The answer must be every line from the entries below that contains "protège".

**** THE DATA

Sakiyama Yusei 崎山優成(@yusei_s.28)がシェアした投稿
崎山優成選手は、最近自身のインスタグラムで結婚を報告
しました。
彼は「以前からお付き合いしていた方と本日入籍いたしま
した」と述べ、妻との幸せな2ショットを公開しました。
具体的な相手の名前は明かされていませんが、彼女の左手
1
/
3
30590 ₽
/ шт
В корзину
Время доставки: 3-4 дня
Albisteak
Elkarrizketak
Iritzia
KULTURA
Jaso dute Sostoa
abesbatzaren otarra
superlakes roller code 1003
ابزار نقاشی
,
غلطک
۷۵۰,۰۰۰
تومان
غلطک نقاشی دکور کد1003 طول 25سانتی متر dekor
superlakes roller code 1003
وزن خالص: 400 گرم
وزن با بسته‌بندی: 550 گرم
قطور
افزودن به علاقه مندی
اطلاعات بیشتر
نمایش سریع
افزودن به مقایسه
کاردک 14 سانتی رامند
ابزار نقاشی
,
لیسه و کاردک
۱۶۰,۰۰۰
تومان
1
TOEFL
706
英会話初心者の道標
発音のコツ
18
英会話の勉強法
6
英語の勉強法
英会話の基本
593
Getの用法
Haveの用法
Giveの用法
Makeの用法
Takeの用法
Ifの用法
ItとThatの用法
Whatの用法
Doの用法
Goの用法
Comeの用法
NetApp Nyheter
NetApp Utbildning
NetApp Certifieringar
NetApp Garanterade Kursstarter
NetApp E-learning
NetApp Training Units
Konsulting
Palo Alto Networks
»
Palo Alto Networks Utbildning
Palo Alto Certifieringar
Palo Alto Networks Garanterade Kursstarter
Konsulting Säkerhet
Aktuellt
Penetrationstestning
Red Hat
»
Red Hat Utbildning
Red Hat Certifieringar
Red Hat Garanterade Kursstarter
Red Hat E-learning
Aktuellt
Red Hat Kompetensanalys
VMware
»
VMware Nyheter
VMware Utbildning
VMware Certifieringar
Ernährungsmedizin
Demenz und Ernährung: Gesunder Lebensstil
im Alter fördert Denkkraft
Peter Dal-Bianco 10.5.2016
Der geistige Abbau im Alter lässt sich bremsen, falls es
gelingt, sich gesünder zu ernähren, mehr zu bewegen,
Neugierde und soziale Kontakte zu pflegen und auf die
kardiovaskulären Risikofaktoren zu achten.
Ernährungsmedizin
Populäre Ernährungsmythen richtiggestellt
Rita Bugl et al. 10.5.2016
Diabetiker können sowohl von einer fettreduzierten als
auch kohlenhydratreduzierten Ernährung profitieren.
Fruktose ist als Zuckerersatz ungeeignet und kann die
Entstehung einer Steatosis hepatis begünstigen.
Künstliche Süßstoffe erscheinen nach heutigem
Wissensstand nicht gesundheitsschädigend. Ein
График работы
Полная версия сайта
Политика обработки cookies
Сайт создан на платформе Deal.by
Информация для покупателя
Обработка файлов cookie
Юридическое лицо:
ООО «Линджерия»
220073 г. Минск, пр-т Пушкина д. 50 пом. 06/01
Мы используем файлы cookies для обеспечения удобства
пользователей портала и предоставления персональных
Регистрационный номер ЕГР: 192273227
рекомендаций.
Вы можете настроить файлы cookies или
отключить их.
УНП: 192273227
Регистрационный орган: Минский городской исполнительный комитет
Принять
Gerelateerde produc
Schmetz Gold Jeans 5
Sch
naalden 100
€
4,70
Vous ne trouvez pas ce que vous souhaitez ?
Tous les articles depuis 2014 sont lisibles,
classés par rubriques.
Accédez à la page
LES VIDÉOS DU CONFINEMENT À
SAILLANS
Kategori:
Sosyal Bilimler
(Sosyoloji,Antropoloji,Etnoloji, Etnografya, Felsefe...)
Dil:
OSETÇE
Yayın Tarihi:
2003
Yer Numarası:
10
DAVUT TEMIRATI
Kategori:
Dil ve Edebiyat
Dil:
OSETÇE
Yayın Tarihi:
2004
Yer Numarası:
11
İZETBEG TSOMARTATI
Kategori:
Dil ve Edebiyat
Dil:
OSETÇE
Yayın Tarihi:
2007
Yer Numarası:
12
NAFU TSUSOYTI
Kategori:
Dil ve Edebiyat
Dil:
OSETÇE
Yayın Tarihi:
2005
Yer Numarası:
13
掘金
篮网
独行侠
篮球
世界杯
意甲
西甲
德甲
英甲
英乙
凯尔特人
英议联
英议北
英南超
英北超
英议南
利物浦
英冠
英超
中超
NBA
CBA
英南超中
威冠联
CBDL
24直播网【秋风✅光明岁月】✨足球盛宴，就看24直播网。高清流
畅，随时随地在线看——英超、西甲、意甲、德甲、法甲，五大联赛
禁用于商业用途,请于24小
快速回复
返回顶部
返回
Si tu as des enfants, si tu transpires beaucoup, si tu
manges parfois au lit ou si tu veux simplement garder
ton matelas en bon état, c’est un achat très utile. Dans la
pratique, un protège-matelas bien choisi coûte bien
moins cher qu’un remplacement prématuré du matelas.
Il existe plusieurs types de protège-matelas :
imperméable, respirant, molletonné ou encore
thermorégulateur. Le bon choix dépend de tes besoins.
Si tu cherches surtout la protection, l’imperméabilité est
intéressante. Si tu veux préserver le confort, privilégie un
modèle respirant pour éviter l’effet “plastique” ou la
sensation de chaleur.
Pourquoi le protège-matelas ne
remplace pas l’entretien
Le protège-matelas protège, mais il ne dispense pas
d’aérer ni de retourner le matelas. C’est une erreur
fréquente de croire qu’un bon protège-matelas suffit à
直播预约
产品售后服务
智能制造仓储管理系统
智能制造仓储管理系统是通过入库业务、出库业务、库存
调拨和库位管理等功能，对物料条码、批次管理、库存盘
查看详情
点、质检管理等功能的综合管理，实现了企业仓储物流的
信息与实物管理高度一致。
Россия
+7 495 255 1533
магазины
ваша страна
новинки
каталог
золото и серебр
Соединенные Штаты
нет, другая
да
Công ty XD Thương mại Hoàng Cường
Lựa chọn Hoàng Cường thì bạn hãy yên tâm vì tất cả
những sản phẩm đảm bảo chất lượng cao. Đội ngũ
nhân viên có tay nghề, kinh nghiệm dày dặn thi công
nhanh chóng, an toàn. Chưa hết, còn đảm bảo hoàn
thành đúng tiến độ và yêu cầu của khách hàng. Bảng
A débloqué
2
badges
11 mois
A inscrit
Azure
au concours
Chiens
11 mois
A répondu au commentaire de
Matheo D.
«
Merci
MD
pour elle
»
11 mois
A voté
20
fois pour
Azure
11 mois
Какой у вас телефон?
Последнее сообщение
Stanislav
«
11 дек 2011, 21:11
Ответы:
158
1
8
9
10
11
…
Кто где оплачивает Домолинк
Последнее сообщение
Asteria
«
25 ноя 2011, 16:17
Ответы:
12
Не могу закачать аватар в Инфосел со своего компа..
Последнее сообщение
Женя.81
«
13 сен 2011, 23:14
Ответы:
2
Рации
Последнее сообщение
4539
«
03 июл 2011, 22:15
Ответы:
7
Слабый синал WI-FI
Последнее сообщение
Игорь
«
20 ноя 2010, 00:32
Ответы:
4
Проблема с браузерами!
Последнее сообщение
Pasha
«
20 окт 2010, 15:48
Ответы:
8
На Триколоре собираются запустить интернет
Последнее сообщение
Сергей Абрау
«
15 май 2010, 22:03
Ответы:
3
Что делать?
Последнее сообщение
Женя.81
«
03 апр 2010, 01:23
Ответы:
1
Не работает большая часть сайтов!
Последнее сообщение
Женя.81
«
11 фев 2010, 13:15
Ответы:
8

********

▶ _ANSWER TO THE PROBLEM_
pratique, un protège-matelas bien choisi coûte bien
Il existe plusieurs types de protège-matelas :
Pourquoi le protège-matelas ne
Le protège-matelas protège, mais il ne dispense pas
fréquente de croire qu’un bon protège-matelas suffit à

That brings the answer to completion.